**EXERCISE MATERIALS**
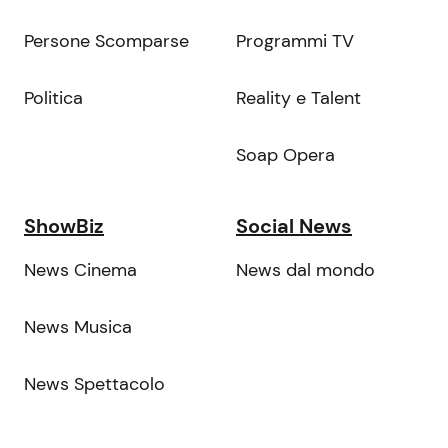
Persone Scomparse
Programmi TV
Politica
Reality e Talent
Soap Opera
ShowBiz
Social News
News Cinema
News dal mondo
News Musica
News Spettacolo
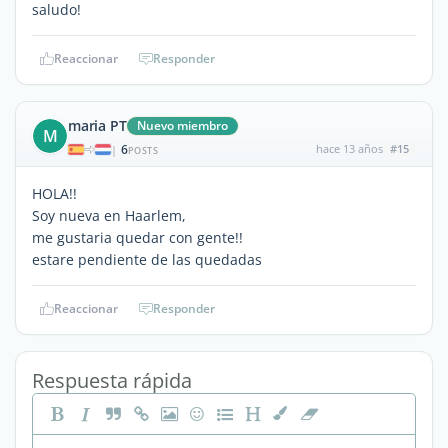
saludo!
Reaccionar
Responder
maria PT
Nuevo miembro
M
6
hace 13 años
#15
|
POSTS
HOLA!!
Soy nueva en Haarlem,
me gustaria quedar con gente!!
estare pendiente de las quedadas
Reaccionar
Responder
Respuesta rápida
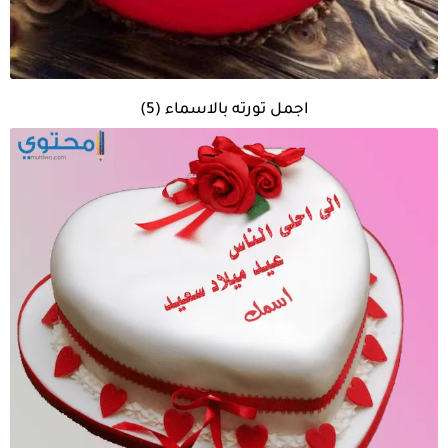
اجمل تورته بالاسماء (5)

**INSTRUCTIONS TO FOLLOW**
The job is to return the listing above exactly, minus its pictures.

**EXPECTED ANSWER**
Persone Scomparse
Programmi TV
Politica
Reality e Talent
Soap Opera
ShowBiz
Social News
News Cinema
News dal mondo
News Musica
News Spettacolo
saludo!
Reaccionar
Responder
maria PT
Nuevo miembro
M
6
hace 13 años
#15
|
POSTS
HOLA!!
Soy nueva en Haarlem,
me gustaria quedar con gente!!
estare pendiente de las quedadas
Reaccionar
Responder
Respuesta rápida
اجمل تورته بالاسماء (5)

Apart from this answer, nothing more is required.